Forbes.com discuss the contradiction of WWE
Feb 1, 2015 13:23:27 GMT -5
ritt works hard fo da chickens likes this
Post by carp (SPC, Itoh Respect Army) on Feb 1, 2015 13:23:27 GMT -5
Well.... there's a couple of things packaged in here, I think. Making up masses of people who agree with you to feel like your opinion is more true or valid ("EVERYONE thinks Reign sucks!!") is bad. But making up masses of people who DISAGREE with you to feel like you're thinking for yourself ("EVERYONE thinks Reigns sucks!") is no better. The fact that you want to "challenge accepted notions" seems to imply that you think it's necessary; it wouldn't occur to most people around here to think anything else. I don't know if that's how you mean it, but it's important to remember that groups of people can just agree: it isn't necessarily groupthink.
One thing about the Forbes article I think is related to what you said: they aren't necessarily comparing wrestling to wrestling. Raw ain't Breaking Bad, and we all know it. In one way, it's a "subjective opinion" that Raw's writing sucks, but if we dug into things like dramatic rise and fall, character consistency, giving characters clear motivations, etc., you're on more solid ground. "Good writing" being subjective doesn't mean we all have to just throw our hands up in the air and that's the end of that.
I'm also quite obviously not making up loads of people that think Reigns sucks, am I? A cursory glance over the front page would tell you that I'm on the money there.
If someone really wants to get into actual writing techniques than yeah, that would be more solid ground. But no-one ever does. I'd be pretty confident that if you take the majority opinion of this forum at given times throughout the last decade, Raw will have always sucked. I'm just challenging this idea that the content has been bad for the last 8 months, because 8 months ago I heard that 2013 was full of Authority promos and a Big Show push that no-one wanted, and it sucked. I haven't done a statistical analysis on it, but if I did, the majority opinion on here would be that Raw always sucks, that the content is always bad, and I'm simply saying that it's a ridiculous notion that a company's flagship TV programme is always so bad.

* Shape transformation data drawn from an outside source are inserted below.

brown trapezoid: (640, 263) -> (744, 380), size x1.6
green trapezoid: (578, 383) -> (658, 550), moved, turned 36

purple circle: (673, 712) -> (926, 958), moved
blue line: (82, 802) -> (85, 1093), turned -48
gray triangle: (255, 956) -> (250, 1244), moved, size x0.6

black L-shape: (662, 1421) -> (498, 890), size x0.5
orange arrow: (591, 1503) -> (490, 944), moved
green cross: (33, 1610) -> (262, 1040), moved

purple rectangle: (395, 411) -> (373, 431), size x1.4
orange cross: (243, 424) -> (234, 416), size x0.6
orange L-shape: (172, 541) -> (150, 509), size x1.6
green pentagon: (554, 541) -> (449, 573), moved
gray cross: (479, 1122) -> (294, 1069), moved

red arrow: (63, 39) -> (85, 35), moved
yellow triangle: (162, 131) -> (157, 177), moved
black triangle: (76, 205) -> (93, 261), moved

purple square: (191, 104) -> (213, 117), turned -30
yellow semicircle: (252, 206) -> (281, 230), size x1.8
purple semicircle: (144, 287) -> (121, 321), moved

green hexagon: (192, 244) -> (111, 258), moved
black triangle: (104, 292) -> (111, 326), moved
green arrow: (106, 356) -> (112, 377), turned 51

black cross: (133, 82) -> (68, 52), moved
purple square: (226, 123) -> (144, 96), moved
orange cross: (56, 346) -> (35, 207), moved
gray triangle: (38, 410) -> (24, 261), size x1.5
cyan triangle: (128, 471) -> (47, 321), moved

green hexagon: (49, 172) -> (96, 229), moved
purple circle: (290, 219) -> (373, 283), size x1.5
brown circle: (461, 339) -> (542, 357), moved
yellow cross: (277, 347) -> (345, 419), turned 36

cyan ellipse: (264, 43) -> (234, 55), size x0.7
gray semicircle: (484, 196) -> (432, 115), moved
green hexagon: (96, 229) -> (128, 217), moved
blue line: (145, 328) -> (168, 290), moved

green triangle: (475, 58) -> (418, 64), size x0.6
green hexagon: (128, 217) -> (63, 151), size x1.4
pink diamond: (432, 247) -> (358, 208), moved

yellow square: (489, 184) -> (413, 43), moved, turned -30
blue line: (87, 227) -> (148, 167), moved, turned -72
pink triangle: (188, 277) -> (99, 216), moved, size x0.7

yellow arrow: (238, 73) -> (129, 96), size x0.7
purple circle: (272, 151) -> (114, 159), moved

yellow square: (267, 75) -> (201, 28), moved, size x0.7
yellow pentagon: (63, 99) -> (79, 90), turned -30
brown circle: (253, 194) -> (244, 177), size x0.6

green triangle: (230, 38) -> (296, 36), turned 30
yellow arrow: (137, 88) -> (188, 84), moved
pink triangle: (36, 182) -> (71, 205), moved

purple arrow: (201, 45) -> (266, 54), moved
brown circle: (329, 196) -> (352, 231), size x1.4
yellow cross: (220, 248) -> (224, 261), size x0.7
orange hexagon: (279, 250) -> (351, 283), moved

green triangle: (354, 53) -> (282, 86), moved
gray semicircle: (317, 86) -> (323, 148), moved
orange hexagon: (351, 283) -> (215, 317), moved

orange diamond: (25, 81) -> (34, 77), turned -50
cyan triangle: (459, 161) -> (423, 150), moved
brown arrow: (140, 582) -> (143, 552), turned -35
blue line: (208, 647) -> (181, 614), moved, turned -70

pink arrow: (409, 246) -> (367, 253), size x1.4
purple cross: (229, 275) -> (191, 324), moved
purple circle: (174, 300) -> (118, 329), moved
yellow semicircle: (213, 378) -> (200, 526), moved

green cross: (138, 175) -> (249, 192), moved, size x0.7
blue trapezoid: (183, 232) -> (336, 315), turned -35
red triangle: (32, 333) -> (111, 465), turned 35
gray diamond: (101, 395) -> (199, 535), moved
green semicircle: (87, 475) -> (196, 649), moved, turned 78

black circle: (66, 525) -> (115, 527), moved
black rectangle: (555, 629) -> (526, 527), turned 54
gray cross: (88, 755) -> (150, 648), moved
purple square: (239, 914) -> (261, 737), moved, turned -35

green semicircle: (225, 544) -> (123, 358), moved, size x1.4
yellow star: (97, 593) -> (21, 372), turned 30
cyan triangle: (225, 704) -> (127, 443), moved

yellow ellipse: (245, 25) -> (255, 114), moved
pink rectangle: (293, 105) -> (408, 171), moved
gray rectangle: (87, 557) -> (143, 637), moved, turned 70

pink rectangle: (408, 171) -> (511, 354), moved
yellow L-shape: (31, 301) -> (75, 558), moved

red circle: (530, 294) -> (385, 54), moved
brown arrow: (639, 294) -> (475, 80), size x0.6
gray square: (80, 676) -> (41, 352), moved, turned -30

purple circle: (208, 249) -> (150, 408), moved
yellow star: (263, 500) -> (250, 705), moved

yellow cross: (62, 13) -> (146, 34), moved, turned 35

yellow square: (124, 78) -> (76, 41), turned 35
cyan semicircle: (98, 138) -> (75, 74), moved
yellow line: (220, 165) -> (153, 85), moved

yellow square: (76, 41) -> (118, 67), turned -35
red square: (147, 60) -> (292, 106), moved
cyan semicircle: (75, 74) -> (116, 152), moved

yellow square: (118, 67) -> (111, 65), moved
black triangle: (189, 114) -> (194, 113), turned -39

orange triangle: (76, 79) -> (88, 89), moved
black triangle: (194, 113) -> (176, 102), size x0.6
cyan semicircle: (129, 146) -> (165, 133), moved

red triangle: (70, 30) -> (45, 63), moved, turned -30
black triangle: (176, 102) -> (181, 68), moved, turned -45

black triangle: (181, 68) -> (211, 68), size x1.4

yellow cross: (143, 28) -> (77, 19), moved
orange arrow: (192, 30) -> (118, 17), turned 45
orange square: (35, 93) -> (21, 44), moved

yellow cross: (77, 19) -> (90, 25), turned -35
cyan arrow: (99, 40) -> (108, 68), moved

I know you think there's groupthink, but there's two things about that I'm trying to point out. That's not necessarily true, and you don't seem to have any reason for believing it other than "I have the feeling that most people here agree about something and don't have great reasons for it." Both of the pieces of that are just a feeling, informed strongly by your own position as someone who disagrees. It's easy to be "pretty confident" about "majority opinion." Your confidence isn't alone compelling.
The other thing is: That whole mission of coming in and informing everybody about how groupthinky they've been is inherently condescending, especially with you portraying yourself as a lone voice of reason. I can't imagine it being helpful in the way you mean it.
And yes: Raw's writing is terrible. They don't know how to pay off a story, so everything just peters out. Their characters make no sense and it isn't clear what most of their motivations are. Things will stop and start so abruptly, there's never any rhythm or sense of tension.
I would be shocked if anyone can point at, say, the recent firing storyline and say it's good writing. No stakes, because everything that happens just gets reversed like two weeks later. No payoff to Ziggler's booking as the hero. No emotional growth from Cena getting his friends fired and then rehired. The whole thing's pointless, because it was building to the Rumble and none of them won, and now apparently they're all just moving on to other things.
I mean, you can say that it doesn't MATTER that it's bad writing, and I'd disagree with that, but at least I wouldn't stare at you open-mouthed, like I would it you said it was good. But TV writing has some pretty high standards these days, and Raw is down where with Glee at the bottom.